Your objective: Your answer must repeat all of the entries word for word, without any images.

(Transcribed page contents)

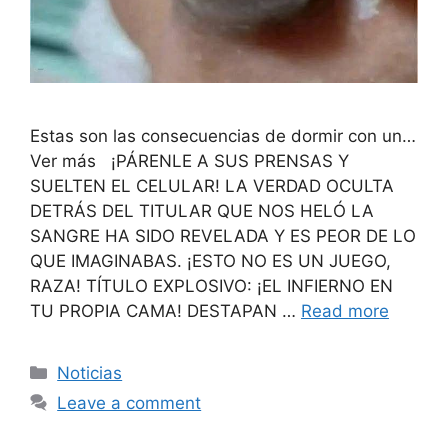
Estas son las consecuencias de dormir con un…
Ver más ¡PÁRENLE A SUS PRENSAS Y
SUELTEN EL CELULAR! LA VERDAD OCULTA
DETRÁS DEL TITULAR QUE NOS HELÓ LA
SANGRE HA SIDO REVELADA Y ES PEOR DE LO
QUE IMAGINABAS. ¡ESTO NO ES UN JUEGO,
RAZA! TÍTULO EXPLOSIVO: ¡EL INFIERNO EN
TU PROPIA CAMA! DESTAPAN …
Read more
Categories
Noticias
Leave a comment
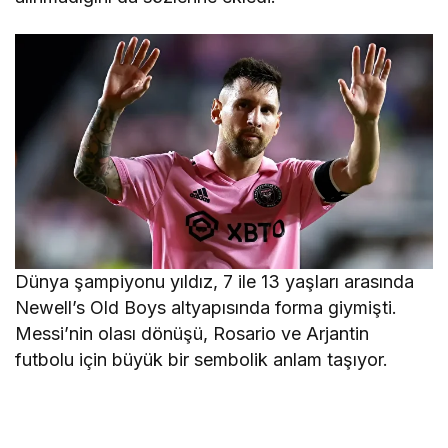
Dünya şampiyonu yıldız, 7 ile 13 yaşları arasında
Newell’s Old Boys altyapısında forma giymişti.
Messi’nin olası dönüşü, Rosario ve Arjantin
futbolu için büyük bir sembolik anlam taşıyor.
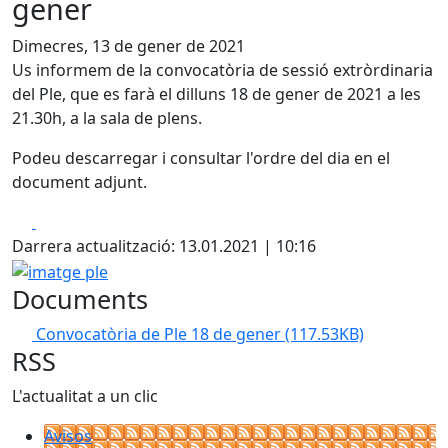
gener
Dimecres, 13 de gener de 2021
Us informem de la convocatòria de sessió extròrdinaria
del Ple, que es farà el dilluns 18 de gener de 2021 a les
21.30h, a la sala de plens.
Podeu descarregar i consultar l'ordre del dia en el
document adjunt.
Facebook
X
Darrera actualització: 13.01.2021 | 10:16
imatge ple
Documents
Convocatòria de Ple 18 de gener
(117.53KB)
RSS
L'actualitat a un clic
Avisos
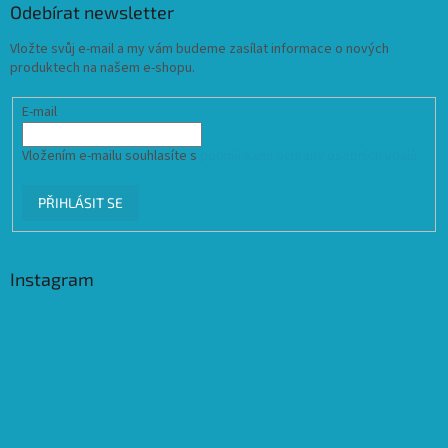
Odebírat newsletter
Vložte svůj e-mail a my vám budeme zasílat informace o nových
produktech na našem e-shopu.
E-mail
Vložením e-mailu souhlasíte s
podmínkami ochrany osobních údajů
PŘIHLÁSIT SE
Instagram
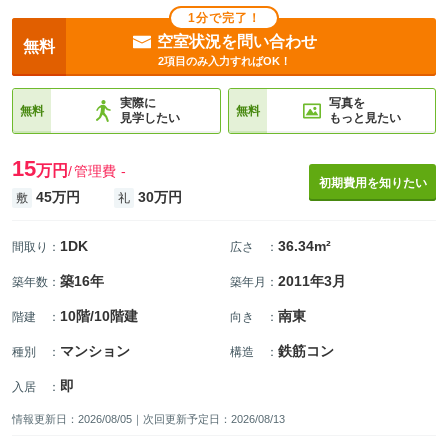
1分で完了！
空室状況を問い合わせ
無料
2項目のみ入力すればOK！
実際に
写真を
無料
無料
見学したい
もっと見たい
15
万円
管理費
-
初期費用を知りたい
45万円
30万円
敷
礼
1DK
36.34m²
間取り
：
広さ
：
築16年
2011年3月
築年数
：
築年月
：
10階/10階建
南東
階建
：
向き
：
マンション
鉄筋コン
種別
：
構造
：
即
入居
：
情報更新日：2026/08/05｜次回更新予定日：2026/08/13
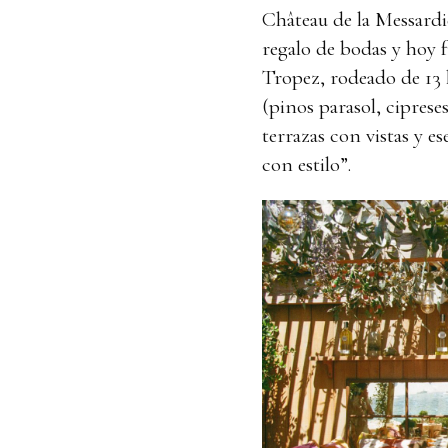
Château de la Messardi
regalo de bodas y hoy 
Tropez, rodeado de 13 
(pinos parasol, ciprese
terrazas con vistas y 
con estilo”.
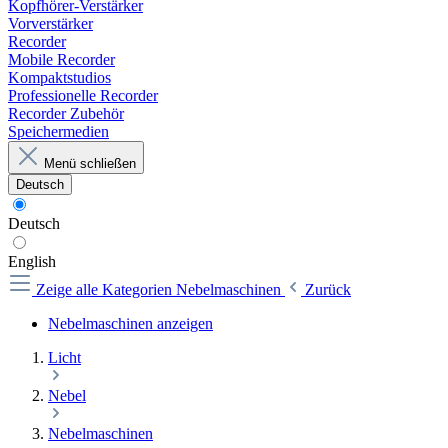
Kopfhörer-Verstärker
Vorverstärker
Recorder
Mobile Recorder
Kompaktstudios
Professionelle Recorder
Recorder Zubehör
Speichermedien
Menü schließen
Deutsch
Deutsch
English
Zeige alle Kategorien
Nebelmaschinen
Zurück
Nebelmaschinen anzeigen
Licht
Nebel
Nebelmaschinen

Task result:
Estas son las consecuencias de dormir con un…
Ver más ¡PÁRENLE A SUS PRENSAS Y
SUELTEN EL CELULAR! LA VERDAD OCULTA
DETRÁS DEL TITULAR QUE NOS HELÓ LA
SANGRE HA SIDO REVELADA Y ES PEOR DE LO
QUE IMAGINABAS. ¡ESTO NO ES UN JUEGO,
RAZA! TÍTULO EXPLOSIVO: ¡EL INFIERNO EN
TU PROPIA CAMA! DESTAPAN …
Read more
Categories
Noticias
Leave a comment
Dünya şampiyonu yıldız, 7 ile 13 yaşları arasında
Newell’s Old Boys altyapısında forma giymişti.
Messi’nin olası dönüşü, Rosario ve Arjantin
futbolu için büyük bir sembolik anlam taşıyor.
gener
Dimecres, 13 de gener de 2021
Us informem de la convocatòria de sessió extròrdinaria
del Ple, que es farà el dilluns 18 de gener de 2021 a les
21.30h, a la sala de plens.
Podeu descarregar i consultar l'ordre del dia en el
document adjunt.
Facebook
X
Darrera actualització: 13.01.2021 | 10:16
imatge ple
Documents
Convocatòria de Ple 18 de gener
(117.53KB)
RSS
L'actualitat a un clic
Avisos
Odebírat newsletter
Vložte svůj e-mail a my vám budeme zasílat informace o nových
produktech na našem e-shopu.
E-mail
Vložením e-mailu souhlasíte s
podmínkami ochrany osobních údajů
PŘIHLÁSIT SE
Instagram
1分で完了！
空室状況を問い合わせ
無料
2項目のみ入力すればOK！
実際に
写真を
無料
無料
見学したい
もっと見たい
15
万円
管理費
-
初期費用を知りたい
45万円
30万円
敷
礼
1DK
36.34m²
間取り
：
広さ
：
築16年
2011年3月
築年数
：
築年月
：
10階/10階建
南東
階建
：
向き
：
マンション
鉄筋コン
種別
：
構造
：
即
入居
：
情報更新日：2026/08/05｜次回更新予定日：2026/08/13
Château de la Messardi
regalo de bodas y hoy 
Tropez, rodeado de 13 
(pinos parasol, ciprese
terrazas con vistas y 
con estilo”.
Kopfhörer-Verstärker
Vorverstärker
Recorder
Mobile Recorder
Kompaktstudios
Professionelle Recorder
Recorder Zubehör
Speichermedien
Menü schließen
Deutsch
Deutsch
English
Zeige alle Kategorien
Nebelmaschinen
Zurück
Nebelmaschinen anzeigen
Licht
Nebel
Nebelmaschinen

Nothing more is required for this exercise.